Apprentie en pâtisserie
Samedi 5 h 53 : Je franchis « l’entrée des artistes » (ici, je dis l’entrée des artistes pour désigner l’entrée du personnel) d’une pâtisserie parisienne très renommée. J’ouvre mon casier, sors la blouse qui se déplie dans un nuage de farine. Vite, j’enfile le pantalon, le tablier.
6 h 00 : Je salue mes collègues, Jean, Boubou, Satokosan qui me répondent. Je dis bonjour au chef, qui jette un regard à l’horloge du labo, me dévisage à peine et se remet sans rien dire sur sa pièce montée de macarons.

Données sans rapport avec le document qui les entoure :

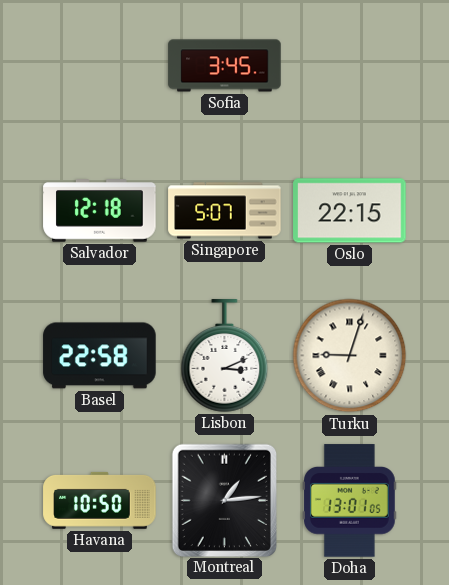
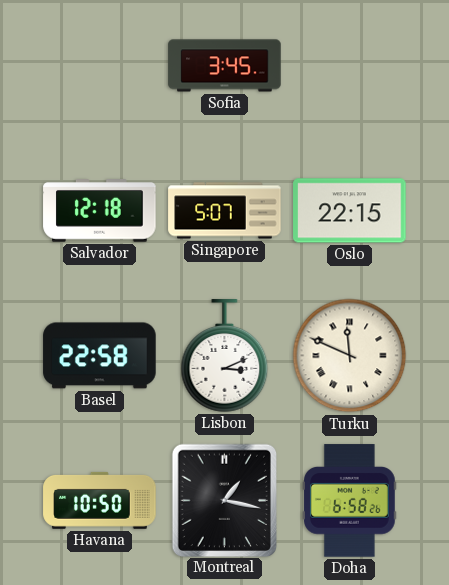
Turku: 9:03 -> 11:49
Montreal: 1:14 -> 1:17
Doha: 13:01 -> 6:58
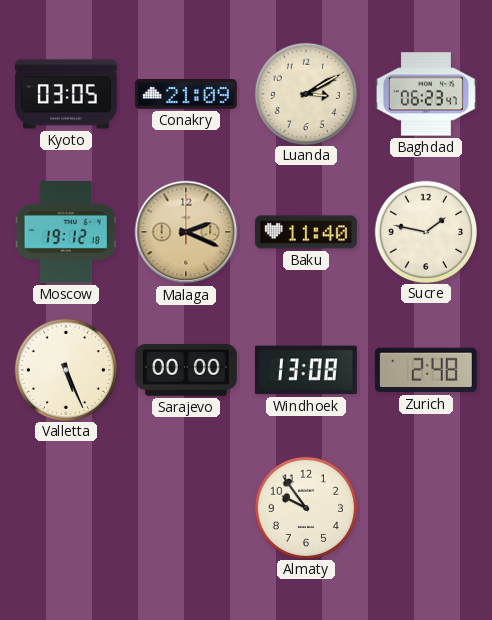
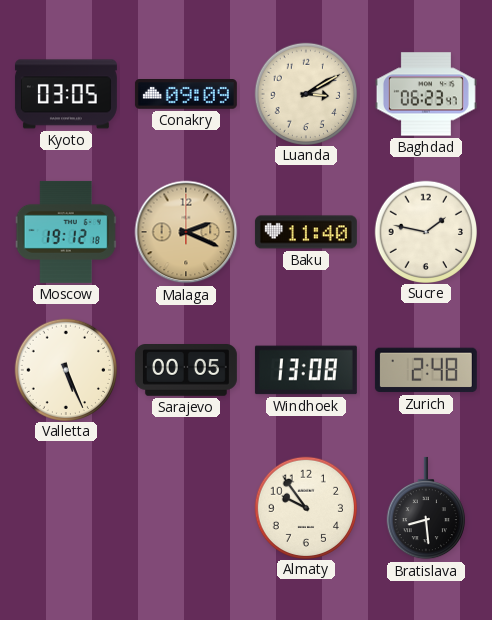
Conakry: 21:09 -> 09:09
Sarajevo: 00:00 -> 00:05
Bratislava: none -> 8:29
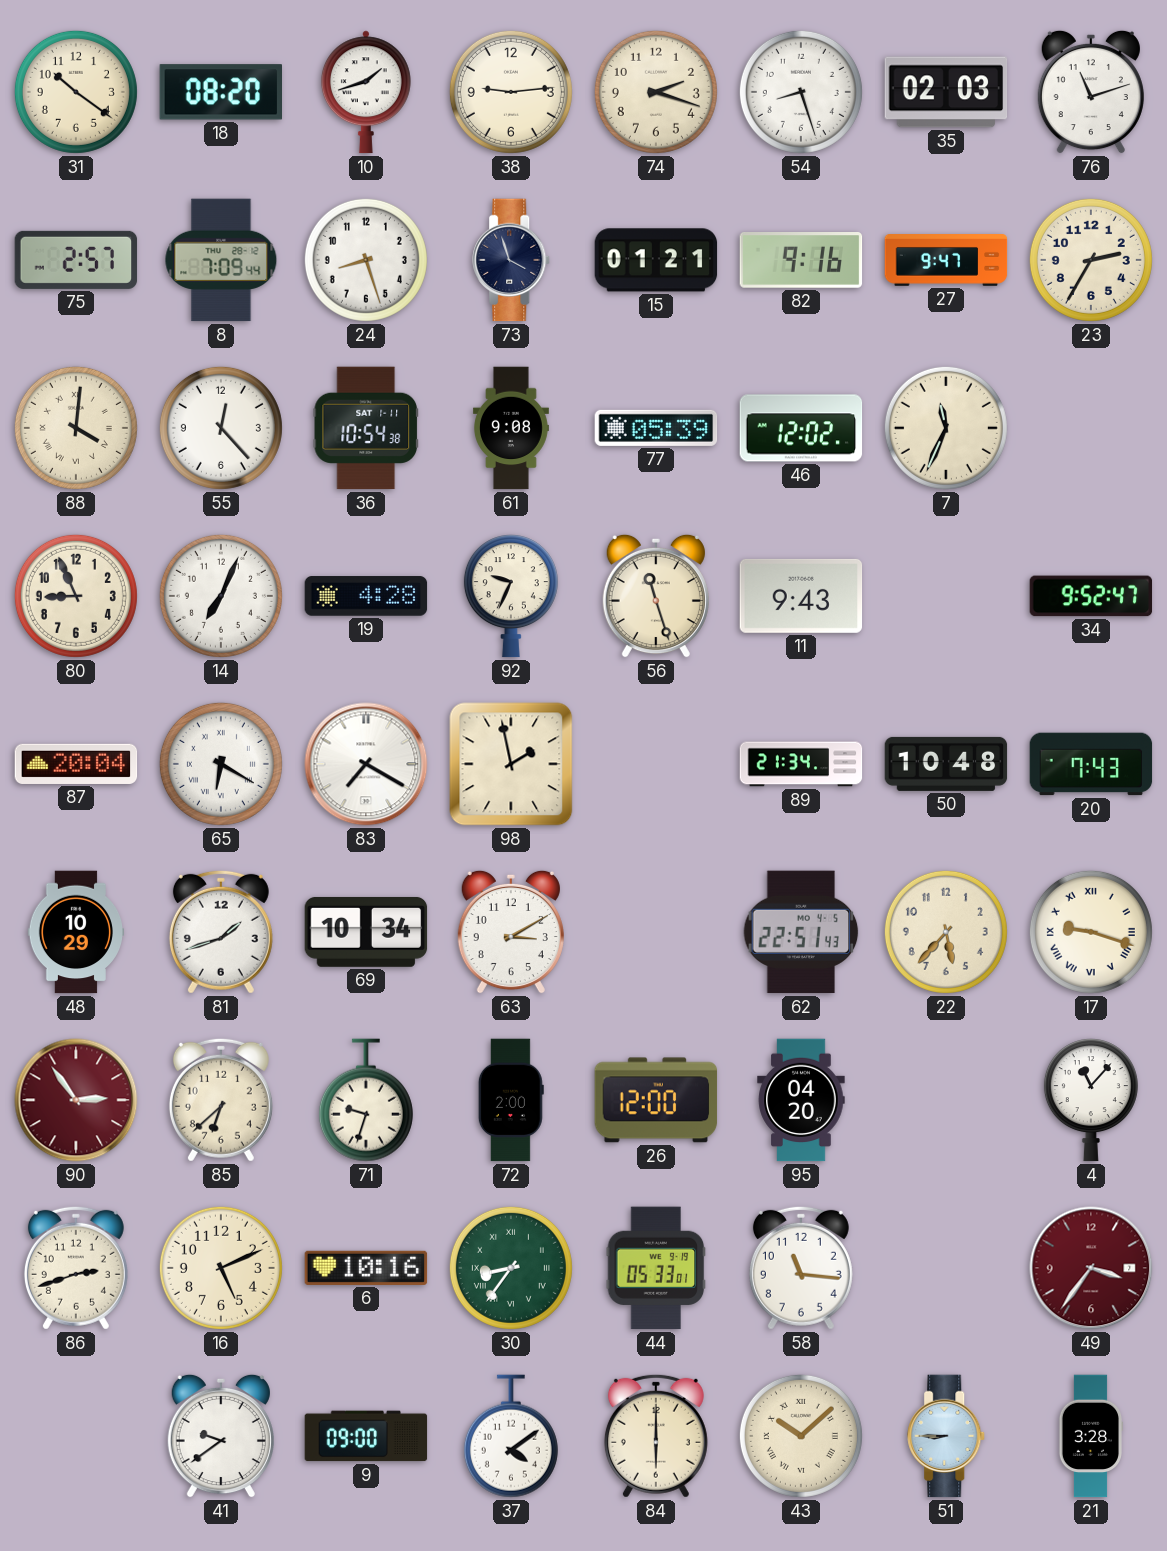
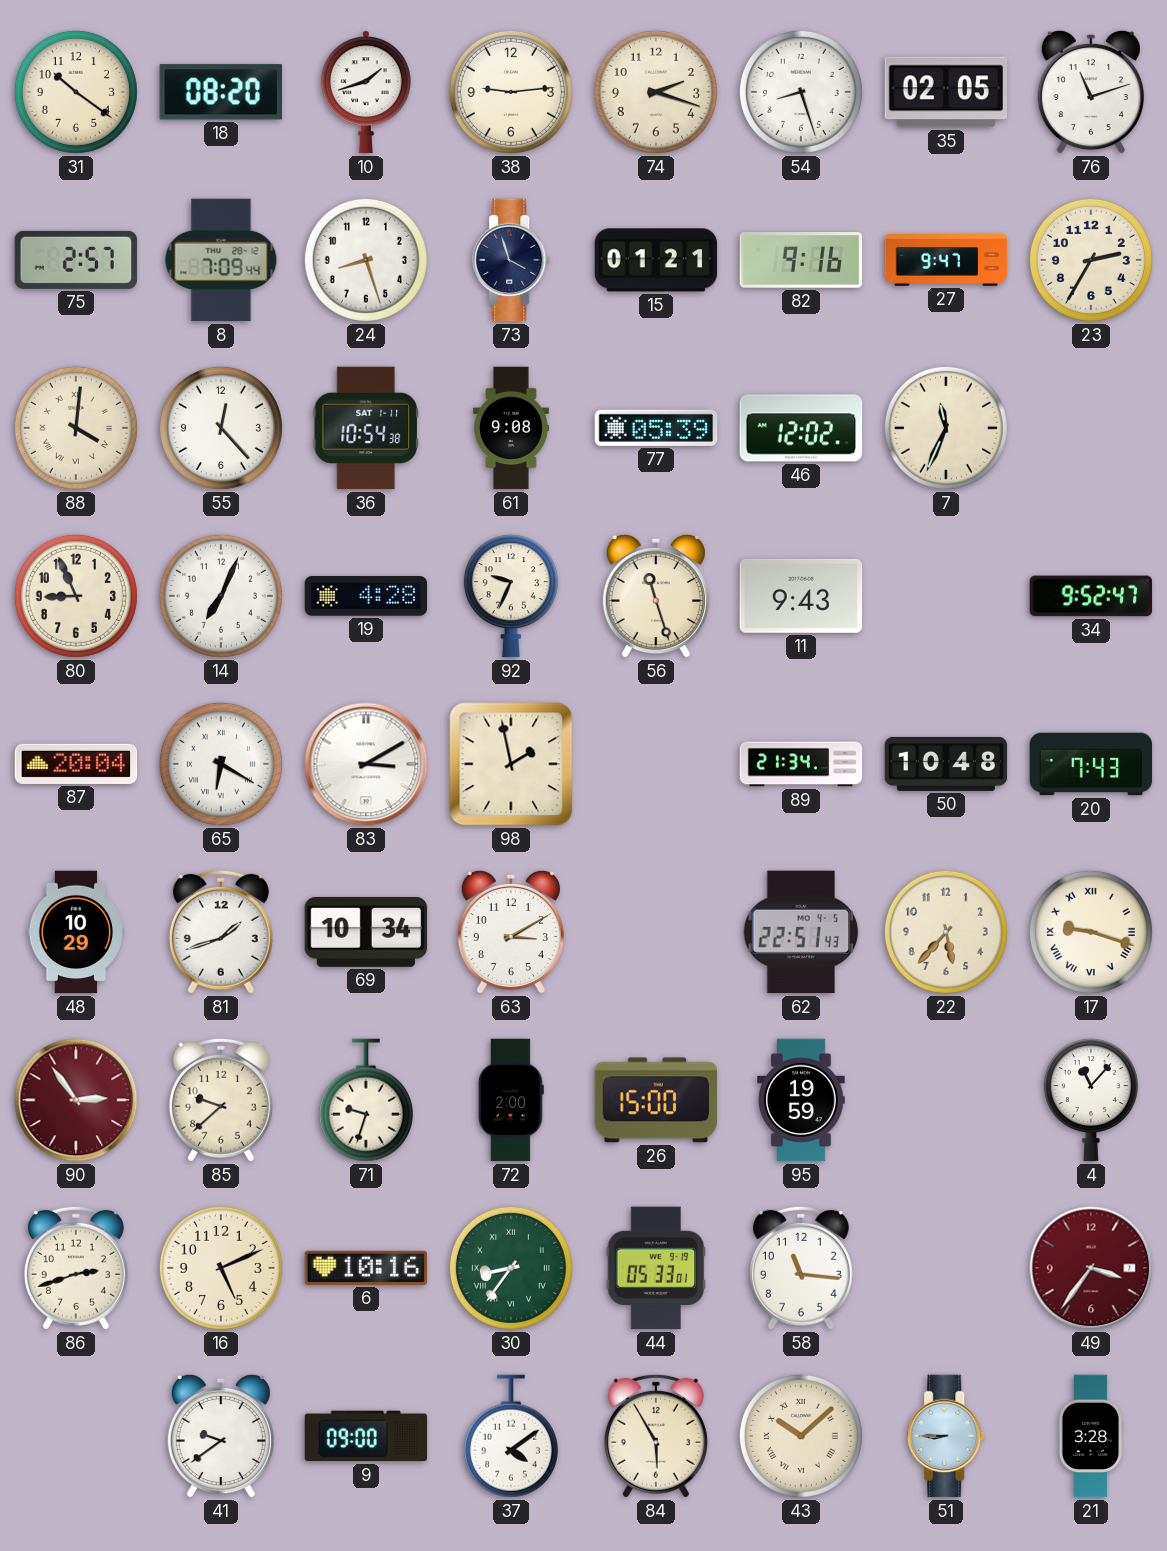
35: 02:03 -> 02:05
83: 7:20 -> 3:10
85: 6:38 -> 9:38
26: 12:00 -> 15:00
95: 04:20 -> 19:59
84: 6:00 -> 5:55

8 h 00 : Les trois cent cinquante carrés de pâte ont été abaissés, détaillés, piqués, placés, foncés dans les trois cent cinquante moules préalablement lavés, séchés, beurrés. Les tartes ont été garnies, les fruits coupés, les bacs nettoyés, les pesées de la crème pâtissière sont prêtes. Je mets le lait à chauffer, et tout à coup : « Va ramener la brioch q’ya o surgèle. » « Oui, Chef. ». Je m’exécute. J’arrive enfin à tirer le « bac Brioche » du bas de la pile de bacs entassés à l’intérieur du surgélateur industriel, mes doigts brûlent au contact avec la plaque à - 28 °C et restent collés. Je les passerai sous l’eau froide une fois que j’aurai amené les douze kilos de brioche à l’autre bout du labo, sur la table du Chef. Ne surtout pas oublier le lait sur le feu : s’il déborde, j’aurai le droit de peler et couper les quinze kilos de coings en fin de journée. Et puis tant pis si je saute encore un repas, couscous en conserve, par boîtes de deux kilos à déglutir debout ou assis sur le plan de travail ou encore dans le vestiaire/réfectoire. Le soleil, je le verrai après-demain, mon jour de repos. Ça m’apprendra à être plus rapide. Je ne vais pas assez vite, je ne suis pas encore assez rentable pour cette boutique qui vend pourtant si cher ses pâtisseries. Heureusement, il y a Satoko, qui d’une voix tendre m’encourage, et me conseille de me chronométrer.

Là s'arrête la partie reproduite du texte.